# GETS Indicator Saturation

This notebook demonstrates the **GETS indicator saturation** module in `regimes`, which implements
the Autometrics algorithm (Doornik, 2009; Castle, Doornik & Hendry, 2012) for detecting structural
breaks via general-to-specific model selection.

**Topics covered:**
- **SIS** (Step Indicator Saturation) — detecting level shifts in the intercept
- **IIS** (Impulse Indicator Saturation) — detecting outliers
- **MIS** (Multiplicative Indicator Saturation) — detecting coefficient shifts
- **TIS** (Trend Indicator Saturation) — detecting broken linear trends
- **Dual representation** — shifts vs regime levels
- **Model integration** — `.isat()` convenience methods on OLS, AR, ADL
- **Method comparison** — GETS vs Bai-Perron vs Markov switching
- **End-to-end workflow** — from CUSUM screening to final model

In [None]:
import sys
from pathlib import Path

sys.path.insert(0, str(Path("..") / "src"))

import warnings

import matplotlib.pyplot as plt
import numpy as np

import regimes as rg

warnings.filterwarnings("ignore", category=RuntimeWarning)
print(f"regimes version: {rg.__version__}")

## 1. Data Generation

We create four synthetic datasets, each designed to test a specific indicator type.

In [None]:
rng = np.random.default_rng(42)
n = 300

# SIS data: mean shifts at t=100 and t=200
y_sis = np.concatenate([
    rng.normal(0.0, 1.0, 100),
    rng.normal(3.0, 1.0, 100),
    rng.normal(1.0, 1.0, 100),
])

# IIS data: noise with 3 large outliers
y_iis = rng.normal(0.0, 1.0, n)
y_iis[50] += 8.0
y_iis[150] += -7.0
y_iis[250] += 9.0

# MIS data: regression with slope change at t=150
x_mis = rng.standard_normal(n)
y_mis = np.zeros(n)
y_mis[:150] = 1.0 + 0.5 * x_mis[:150] + rng.normal(0, 0.5, 150)
y_mis[150:] = 1.0 + 2.0 * x_mis[150:] + rng.normal(0, 0.5, 150)

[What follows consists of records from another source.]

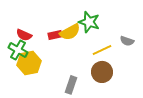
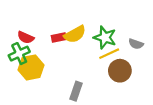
green star: (89, 22) -> (105, 37), moved
green cross: (18, 50) -> (19, 54), turned 36
brown circle: (102, 72) -> (120, 71), moved

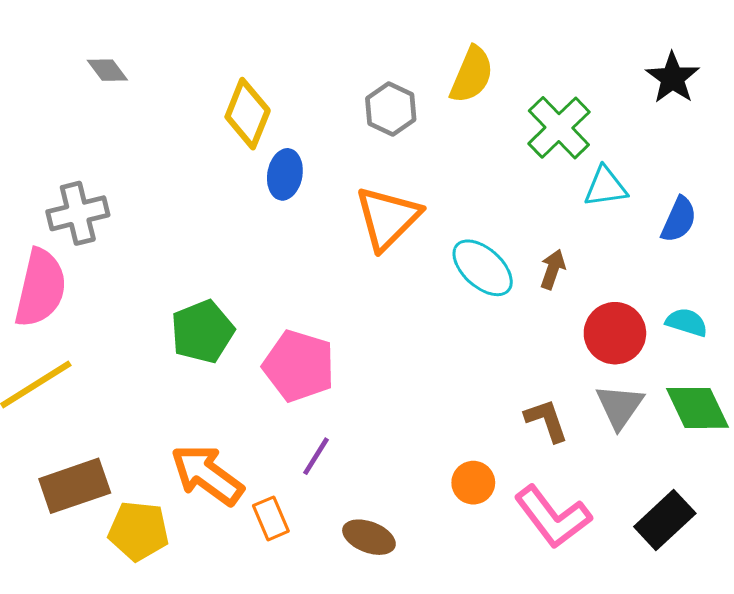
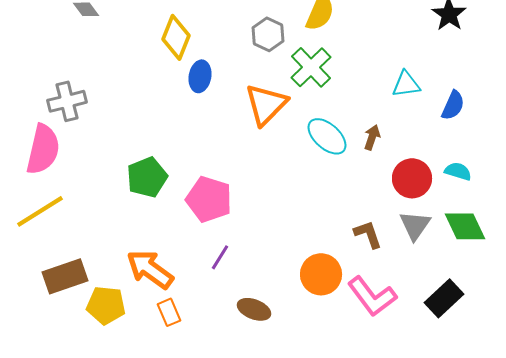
green cross: (559, 128) -> (311, 67), moved
orange circle: (473, 483) -> (321, 274), size x1.5
orange rectangle: (271, 518) -> (169, 312), moved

# TIS data: trend slope change at t=150
trend1 = np.arange(150) * 0.02
trend2 = trend1[-1] + np.arange(150) * (-0.01)
y_tis = np.concatenate([trend1, trend2]) + rng.normal(0, 0.3, n)

# Visualize all four datasets
fig, axes = plt.subplots(2, 2, figsize=(12, 8))
for ax, y, title, breaks in zip(
    axes.flat,
    [y_sis, y_iis, y_mis, y_tis],
    ["Mean Shifts (SIS)", "Outliers (IIS)", "Slope Change (MIS)", "Trend Break (TIS)"],
    [[100, 200], [50, 150, 250], [150], [150]],
):
    ax.plot(y, linewidth=0.8)
    for bp in breaks:
        ax.axvline(bp, color="red", linestyle="--", alpha=0.5)
    ax.set_title(title)
    ax.set_xlabel("Observation")
plt.tight_layout()
plt.show()

## 2. Step Indicator Saturation (SIS)

SIS is the workhorse of indicator saturation. It creates a step indicator for every candidate
break date (one per observation within the trimmed sample), includes them in the model, and
uses the GETS algorithm to select which ones are significant.

The retained step indicators identify **level shifts in the intercept**.

In [None]:
result_sis = rg.isat(y_sis, sis=True, alpha=0.01)
print(result_sis.summary())

In [None]:
# Explore the results
print(f"Break dates:            {result_sis.break_dates}")
print(f"Number of regimes:      {result_sis.n_regimes}")
print(f"Retained indicators:    {result_sis.retained_indicators}")
print(f"Candidate indicators:   {result_sis.n_indicators_initial}")
print(f"Retained:               {result_sis.n_indicators_retained}")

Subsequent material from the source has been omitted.